Métropole - Session normale

Epreuve du 15 juin 2022

Duree : 4h
2 questions
Coef. 5
1 sujet au choix parmi 2

Consigne officielle

Le candidat traitera, au choix, l'un des sujets suivants.

commentaire

Sujet 1

20 points

Enonce

Commentaire

Vous commenterez le texte suivant :

Charles Baudelaire, Les Fleurs du Mal (1857)

« Quand le ciel bas et lourd pèse comme un couvercle Sur l'esprit gémissant en proie aux longs ennuis, Et que de l'horizon embrassant tout le cercle Il nous verse un jour noir plus triste que les nuits ;

Quand la terre est changée en un cachot humide, Où l'Espérance, comme une chauve-souris, S'en va battant les murs de son aile timide Et se cognant la tête à des plafonds pourris ;

Quand la pluie étalant ses immenses traînées D'une vaste prison imite les barreaux, Et qu'un peuple muet d'infâmes araignées Vient tendre ses filets au fond de nos cerveaux,

Des cloches tout à coup sautent avec furie Et lancent vers le ciel un affreux hurlement, Ainsi que des esprits errants et sans patrie Qui se mettent à geindre opiniâtrement. »

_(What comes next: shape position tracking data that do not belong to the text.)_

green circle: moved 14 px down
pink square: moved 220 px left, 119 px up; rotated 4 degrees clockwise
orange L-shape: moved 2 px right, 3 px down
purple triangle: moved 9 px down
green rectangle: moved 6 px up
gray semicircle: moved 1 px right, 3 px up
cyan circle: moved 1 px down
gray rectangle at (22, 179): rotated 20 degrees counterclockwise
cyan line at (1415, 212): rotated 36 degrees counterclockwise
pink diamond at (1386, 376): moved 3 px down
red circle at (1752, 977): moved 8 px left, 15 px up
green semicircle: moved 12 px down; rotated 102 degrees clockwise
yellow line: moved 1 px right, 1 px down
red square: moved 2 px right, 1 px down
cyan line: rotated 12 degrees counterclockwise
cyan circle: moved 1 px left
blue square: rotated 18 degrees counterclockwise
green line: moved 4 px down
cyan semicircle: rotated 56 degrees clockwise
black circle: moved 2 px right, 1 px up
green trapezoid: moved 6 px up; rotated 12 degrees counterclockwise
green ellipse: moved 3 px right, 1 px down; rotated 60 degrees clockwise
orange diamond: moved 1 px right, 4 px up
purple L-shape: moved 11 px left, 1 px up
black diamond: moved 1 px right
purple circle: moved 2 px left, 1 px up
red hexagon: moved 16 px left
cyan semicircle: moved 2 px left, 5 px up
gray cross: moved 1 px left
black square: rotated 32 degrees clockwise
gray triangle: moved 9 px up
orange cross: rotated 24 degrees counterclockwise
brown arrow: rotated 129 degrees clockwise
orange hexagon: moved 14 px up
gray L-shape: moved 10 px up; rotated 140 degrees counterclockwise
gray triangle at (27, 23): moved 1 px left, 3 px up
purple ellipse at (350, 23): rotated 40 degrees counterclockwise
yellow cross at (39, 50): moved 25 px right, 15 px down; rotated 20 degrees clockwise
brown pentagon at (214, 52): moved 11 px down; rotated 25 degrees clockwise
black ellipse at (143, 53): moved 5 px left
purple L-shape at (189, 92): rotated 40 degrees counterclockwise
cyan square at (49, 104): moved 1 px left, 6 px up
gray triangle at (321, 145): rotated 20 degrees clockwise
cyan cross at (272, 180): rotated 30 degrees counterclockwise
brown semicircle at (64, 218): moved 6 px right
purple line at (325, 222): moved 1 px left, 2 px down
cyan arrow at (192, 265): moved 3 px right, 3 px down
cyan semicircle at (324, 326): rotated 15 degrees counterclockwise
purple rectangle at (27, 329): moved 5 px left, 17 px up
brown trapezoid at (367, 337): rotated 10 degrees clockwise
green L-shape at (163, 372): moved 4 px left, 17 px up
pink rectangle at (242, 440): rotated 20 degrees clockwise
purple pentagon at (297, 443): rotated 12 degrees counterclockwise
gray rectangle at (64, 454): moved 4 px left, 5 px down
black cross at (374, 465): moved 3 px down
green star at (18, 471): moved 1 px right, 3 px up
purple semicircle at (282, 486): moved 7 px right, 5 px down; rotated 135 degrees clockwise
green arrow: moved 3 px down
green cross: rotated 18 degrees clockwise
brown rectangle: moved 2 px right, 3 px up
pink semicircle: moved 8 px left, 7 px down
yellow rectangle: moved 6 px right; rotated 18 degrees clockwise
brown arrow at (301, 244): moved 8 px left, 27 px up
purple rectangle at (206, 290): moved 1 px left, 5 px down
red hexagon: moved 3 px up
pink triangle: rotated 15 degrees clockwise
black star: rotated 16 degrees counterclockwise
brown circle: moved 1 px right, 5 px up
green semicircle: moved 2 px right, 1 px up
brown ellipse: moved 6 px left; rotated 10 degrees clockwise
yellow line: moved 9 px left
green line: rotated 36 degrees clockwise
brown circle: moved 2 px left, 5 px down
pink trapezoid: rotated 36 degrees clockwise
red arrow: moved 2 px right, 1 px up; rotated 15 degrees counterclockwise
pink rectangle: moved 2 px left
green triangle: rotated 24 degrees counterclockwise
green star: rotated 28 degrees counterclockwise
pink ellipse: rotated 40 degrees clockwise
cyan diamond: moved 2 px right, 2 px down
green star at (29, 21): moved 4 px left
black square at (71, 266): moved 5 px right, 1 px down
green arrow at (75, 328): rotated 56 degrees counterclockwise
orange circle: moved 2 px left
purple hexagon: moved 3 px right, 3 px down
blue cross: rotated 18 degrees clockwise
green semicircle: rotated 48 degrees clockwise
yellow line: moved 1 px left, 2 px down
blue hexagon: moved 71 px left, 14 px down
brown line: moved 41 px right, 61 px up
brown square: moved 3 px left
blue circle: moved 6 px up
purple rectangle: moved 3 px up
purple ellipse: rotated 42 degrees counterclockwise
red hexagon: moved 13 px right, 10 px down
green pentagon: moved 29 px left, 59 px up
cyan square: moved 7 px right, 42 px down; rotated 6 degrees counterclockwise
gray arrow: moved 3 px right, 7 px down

Notions :La poésie du XIXe au XXIe sièclePoésie lyrique
Difficulte : moyen
Mode examen

Problematique

Comment Baudelaire, à travers ce poème, transforme-t-il la mélancolie en une expérience esthétique et métaphysique ?

Introduction redigee

Extrait de la section "Spleen et Idéal" des Fleurs du Mal (1857), ce poème de Charles Baudelaire illustre magistralement l'état de dépression profonde que le poète nomme "spleen". Dans ce quatrain en alexandrins, Baudelaire donne forme poétique à l'angoisse existentielle, transformant la mélancolie en une expérience à la fois sensorielle et métaphysique. Nous analyserons comment le poète construit une allégorie de la souffrance intérieure, puis comment il opère une transfiguration esthétique de cette détresse.

Plan detaille

I. Une allégorie de la souffrance intérieure
  • Métaphores spatiales de l'oppression : "ciel bas et lourd pèse comme un couvercle", "cachot humide", "vaste prison"
  • Personnification de l'Espérance en chauve-souris désespérée
  • Images organiques de contamination : "araignées / Vient tendre ses filets au fond de nos cerveaux"
II. La transfiguration poétique du spleen
  • Musicalité angoissante : rythmes brisés, assonances en "ou" et "i", allitérations en "p"
  • Contraste entre l'immobilité oppressante et la violence soudaine des cloches
  • Élévation paradoxale : le "hurlement" vers le ciel comme cri métaphysique

Conclusion redigee

Baudelaire réussit ainsi à métamorphoser l'expérience du spleen en œuvre d'art, élevant la mélancolie au rang de sujet poétique majeur. Par cette alchimie verbale, il dépasse la simple expression de la tristesse pour créer une véritable cosmologie de la détresse humaine. Cette poésie ouvre la voie à la modernité en faisant de l'expérience intérieure, même la plus douloureuse, une matière artistique légitime, annonçant ainsi les explorations des poètes symbolistes et surréalistes.

Pieges a eviter

  • !Se contenter de paraphraser les images sans analyser leur portée symbolique
  • !Oublier de citer précisément le texte pour étayer l'analyse
  • !Négliger la dimension musicale et rythmique du poème
dissertation

Sujet 2

20 points

Enonce

Dissertation

« Le poète est celui qui inspire bien plus que celui qui est inspiré. » (Paul Valéry)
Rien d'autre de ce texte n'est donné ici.